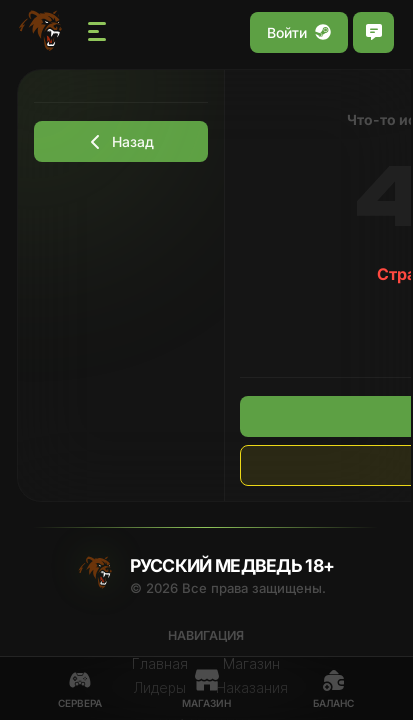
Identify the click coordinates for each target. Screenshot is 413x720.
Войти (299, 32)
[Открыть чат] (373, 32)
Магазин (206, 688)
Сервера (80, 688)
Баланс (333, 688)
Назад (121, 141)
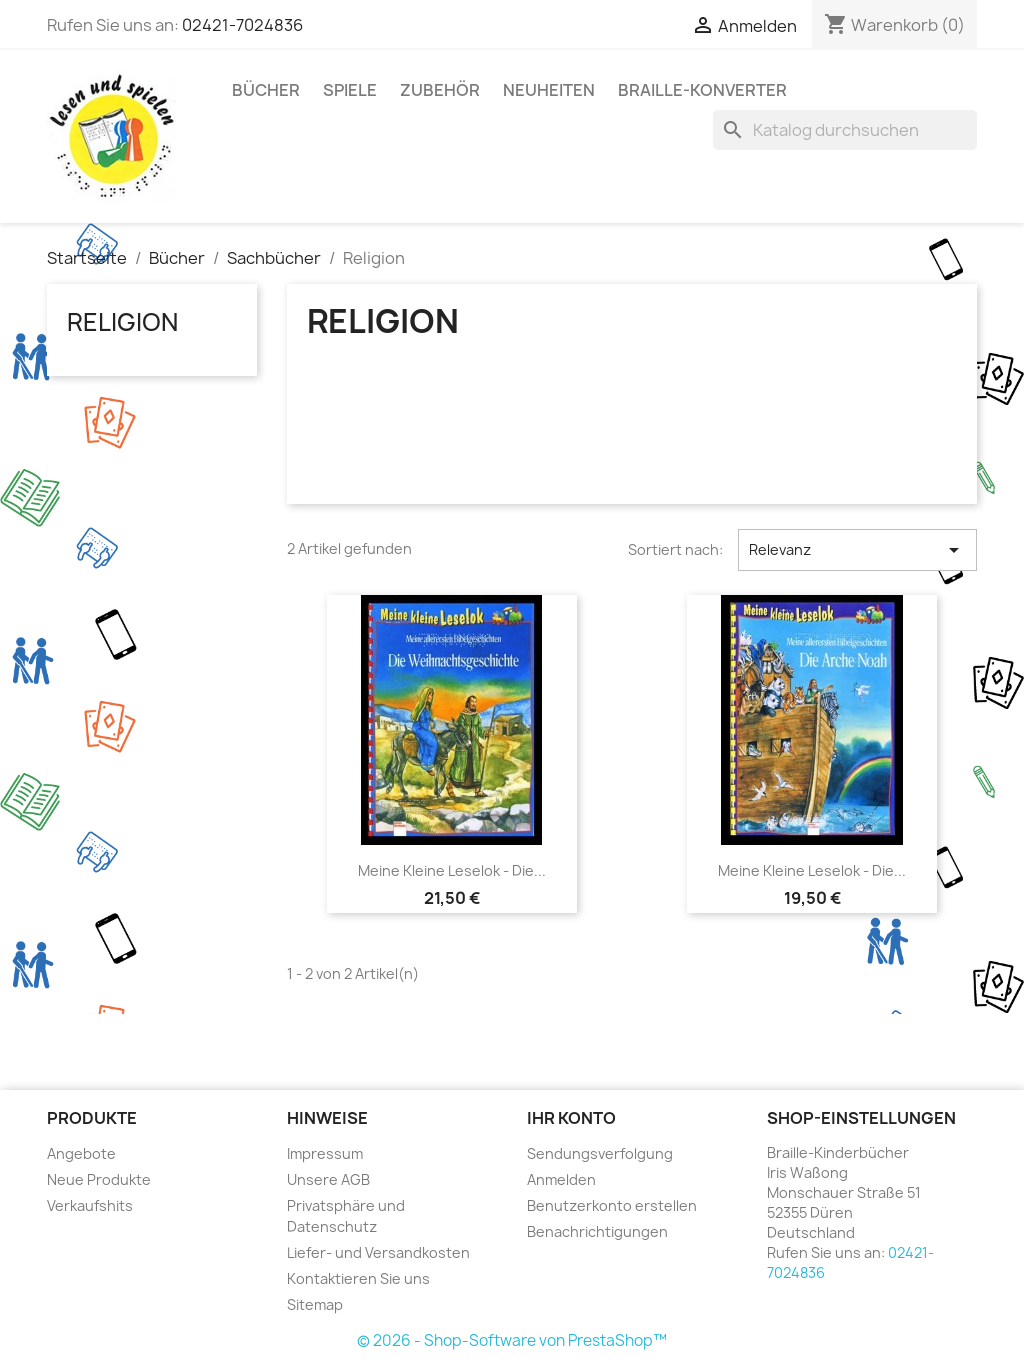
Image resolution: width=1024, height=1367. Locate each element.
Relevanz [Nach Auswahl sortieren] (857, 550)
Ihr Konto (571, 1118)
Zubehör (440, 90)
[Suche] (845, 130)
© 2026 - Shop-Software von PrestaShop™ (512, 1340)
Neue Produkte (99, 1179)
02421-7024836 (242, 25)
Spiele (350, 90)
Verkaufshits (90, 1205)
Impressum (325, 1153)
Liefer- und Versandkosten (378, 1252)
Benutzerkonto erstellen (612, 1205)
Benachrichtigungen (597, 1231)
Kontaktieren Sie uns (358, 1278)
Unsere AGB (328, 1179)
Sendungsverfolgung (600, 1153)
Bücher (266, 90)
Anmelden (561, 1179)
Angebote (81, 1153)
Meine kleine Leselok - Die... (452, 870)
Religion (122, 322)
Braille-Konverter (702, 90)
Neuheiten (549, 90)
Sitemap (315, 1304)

[YOUR ASSIGNMENT]: All of the entries above are to be duplicated exactly, with every image left out.

[TASK RESULT]:
Identify the click coordinates for each target. Screenshot is 413x720.
Войти (299, 32)
[Открыть чат] (373, 32)
Магазин (206, 688)
Сервера (80, 688)
Баланс (333, 688)
Назад (121, 141)
Image resolution: width=1024, height=1367. Locate each element.
Relevanz [Nach Auswahl sortieren] (857, 550)
Ihr Konto (571, 1118)
Zubehör (440, 90)
[Suche] (845, 130)
© 2026 - Shop-Software von PrestaShop™ (512, 1340)
Neue Produkte (99, 1179)
02421-7024836 (242, 25)
Spiele (350, 90)
Verkaufshits (90, 1205)
Impressum (325, 1153)
Liefer- und Versandkosten (378, 1252)
Benutzerkonto erstellen (612, 1205)
Benachrichtigungen (597, 1231)
Kontaktieren Sie uns (358, 1278)
Unsere AGB (328, 1179)
Sendungsverfolgung (600, 1153)
Bücher (266, 90)
Anmelden (561, 1179)
Angebote (81, 1153)
Meine kleine Leselok - Die... (452, 870)
Religion (122, 322)
Braille-Konverter (702, 90)
Neuheiten (549, 90)
Sitemap (315, 1304)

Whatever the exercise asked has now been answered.